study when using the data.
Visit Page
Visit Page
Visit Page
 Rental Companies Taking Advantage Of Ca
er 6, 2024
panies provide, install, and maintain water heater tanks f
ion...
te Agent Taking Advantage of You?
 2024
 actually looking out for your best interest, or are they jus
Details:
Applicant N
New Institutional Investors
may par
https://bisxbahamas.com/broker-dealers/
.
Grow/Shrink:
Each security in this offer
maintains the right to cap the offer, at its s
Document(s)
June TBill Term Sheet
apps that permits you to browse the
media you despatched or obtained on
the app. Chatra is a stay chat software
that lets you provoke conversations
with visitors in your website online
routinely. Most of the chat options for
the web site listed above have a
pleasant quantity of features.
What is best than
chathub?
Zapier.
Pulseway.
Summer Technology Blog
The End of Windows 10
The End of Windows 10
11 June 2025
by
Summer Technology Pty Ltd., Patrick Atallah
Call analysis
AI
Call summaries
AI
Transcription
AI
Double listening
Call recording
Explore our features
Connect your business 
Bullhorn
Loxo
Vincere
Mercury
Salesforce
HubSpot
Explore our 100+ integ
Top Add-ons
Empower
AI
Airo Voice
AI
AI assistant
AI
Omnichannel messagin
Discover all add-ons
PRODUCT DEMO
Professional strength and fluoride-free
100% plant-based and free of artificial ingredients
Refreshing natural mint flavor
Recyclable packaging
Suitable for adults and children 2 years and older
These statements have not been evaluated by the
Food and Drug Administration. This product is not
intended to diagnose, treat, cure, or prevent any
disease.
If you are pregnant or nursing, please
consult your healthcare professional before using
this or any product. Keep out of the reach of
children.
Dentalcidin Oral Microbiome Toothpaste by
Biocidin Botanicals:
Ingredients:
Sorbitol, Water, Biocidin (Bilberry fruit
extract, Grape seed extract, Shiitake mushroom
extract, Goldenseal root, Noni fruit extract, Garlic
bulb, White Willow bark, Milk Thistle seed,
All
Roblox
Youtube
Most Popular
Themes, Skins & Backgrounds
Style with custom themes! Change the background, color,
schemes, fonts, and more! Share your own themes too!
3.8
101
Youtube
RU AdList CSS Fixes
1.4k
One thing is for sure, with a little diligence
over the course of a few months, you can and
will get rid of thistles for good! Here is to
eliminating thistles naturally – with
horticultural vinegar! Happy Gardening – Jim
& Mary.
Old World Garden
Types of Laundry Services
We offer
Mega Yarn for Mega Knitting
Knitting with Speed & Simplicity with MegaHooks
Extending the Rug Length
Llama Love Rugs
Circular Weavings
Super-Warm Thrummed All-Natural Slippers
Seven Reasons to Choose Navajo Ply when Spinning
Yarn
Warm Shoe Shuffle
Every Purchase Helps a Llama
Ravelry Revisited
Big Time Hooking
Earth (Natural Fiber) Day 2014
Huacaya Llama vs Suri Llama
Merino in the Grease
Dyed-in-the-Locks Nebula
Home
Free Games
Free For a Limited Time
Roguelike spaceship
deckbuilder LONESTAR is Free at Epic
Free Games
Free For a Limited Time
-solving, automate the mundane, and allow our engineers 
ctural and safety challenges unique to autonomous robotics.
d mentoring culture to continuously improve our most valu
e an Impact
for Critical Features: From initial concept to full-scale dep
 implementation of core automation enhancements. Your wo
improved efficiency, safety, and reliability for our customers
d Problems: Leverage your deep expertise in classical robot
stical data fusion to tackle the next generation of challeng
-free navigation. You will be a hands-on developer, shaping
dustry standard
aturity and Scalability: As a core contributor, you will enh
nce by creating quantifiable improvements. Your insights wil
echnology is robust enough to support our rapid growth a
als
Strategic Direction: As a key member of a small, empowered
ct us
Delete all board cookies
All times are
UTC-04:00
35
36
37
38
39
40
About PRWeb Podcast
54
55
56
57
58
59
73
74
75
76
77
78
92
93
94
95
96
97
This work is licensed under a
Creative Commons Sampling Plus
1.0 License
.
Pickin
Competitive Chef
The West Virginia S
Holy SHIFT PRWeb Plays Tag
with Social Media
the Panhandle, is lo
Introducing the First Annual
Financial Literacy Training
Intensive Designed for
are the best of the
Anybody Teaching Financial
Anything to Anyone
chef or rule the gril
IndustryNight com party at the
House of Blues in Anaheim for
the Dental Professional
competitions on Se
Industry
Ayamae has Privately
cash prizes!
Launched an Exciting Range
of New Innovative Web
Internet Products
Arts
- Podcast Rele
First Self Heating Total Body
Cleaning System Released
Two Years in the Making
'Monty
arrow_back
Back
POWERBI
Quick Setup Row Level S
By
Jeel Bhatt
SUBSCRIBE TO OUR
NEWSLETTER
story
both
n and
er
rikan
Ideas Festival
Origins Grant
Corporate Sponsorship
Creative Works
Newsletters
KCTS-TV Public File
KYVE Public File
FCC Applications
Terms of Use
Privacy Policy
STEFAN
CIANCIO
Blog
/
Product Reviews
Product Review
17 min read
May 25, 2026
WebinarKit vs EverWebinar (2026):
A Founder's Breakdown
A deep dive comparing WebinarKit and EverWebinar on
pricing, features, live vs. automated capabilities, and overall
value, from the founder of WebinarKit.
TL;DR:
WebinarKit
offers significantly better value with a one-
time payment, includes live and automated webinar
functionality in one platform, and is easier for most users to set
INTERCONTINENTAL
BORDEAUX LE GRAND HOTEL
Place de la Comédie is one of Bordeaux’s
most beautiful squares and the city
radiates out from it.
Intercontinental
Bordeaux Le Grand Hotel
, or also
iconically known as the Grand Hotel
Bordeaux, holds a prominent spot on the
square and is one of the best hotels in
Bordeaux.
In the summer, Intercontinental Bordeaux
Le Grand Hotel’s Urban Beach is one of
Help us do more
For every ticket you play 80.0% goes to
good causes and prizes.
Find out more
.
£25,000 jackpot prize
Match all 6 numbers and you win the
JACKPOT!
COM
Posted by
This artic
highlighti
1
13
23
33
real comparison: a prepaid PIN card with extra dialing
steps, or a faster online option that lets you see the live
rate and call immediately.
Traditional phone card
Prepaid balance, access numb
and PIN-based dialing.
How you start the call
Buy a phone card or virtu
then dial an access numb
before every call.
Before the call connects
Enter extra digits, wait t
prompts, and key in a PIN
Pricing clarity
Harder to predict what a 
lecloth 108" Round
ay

= = = =

-- Task objective --
Among the entries above, copy exactly only the lines starting with the one containing "Each security in this offer" and going through the one containing "These statements have", both ends included.

-- Response --
Each security in this offer
maintains the right to cap the offer, at its s
Document(s)
June TBill Term Sheet
apps that permits you to browse the
media you despatched or obtained on
the app. Chatra is a stay chat software
that lets you provoke conversations
with visitors in your website online
routinely. Most of the chat options for
the web site listed above have a
pleasant quantity of features.
What is best than
chathub?
Zapier.
Pulseway.
Summer Technology Blog
The End of Windows 10
The End of Windows 10
11 June 2025
by
Summer Technology Pty Ltd., Patrick Atallah
Call analysis
AI
Call summaries
AI
Transcription
AI
Double listening
Call recording
Explore our features
Connect your business 
Bullhorn
Loxo
Vincere
Mercury
Salesforce
HubSpot
Explore our 100+ integ
Top Add-ons
Empower
AI
Airo Voice
AI
AI assistant
AI
Omnichannel messagin
Discover all add-ons
PRODUCT DEMO
Professional strength and fluoride-free
100% plant-based and free of artificial ingredients
Refreshing natural mint flavor
Recyclable packaging
Suitable for adults and children 2 years and older
These statements have not been evaluated by the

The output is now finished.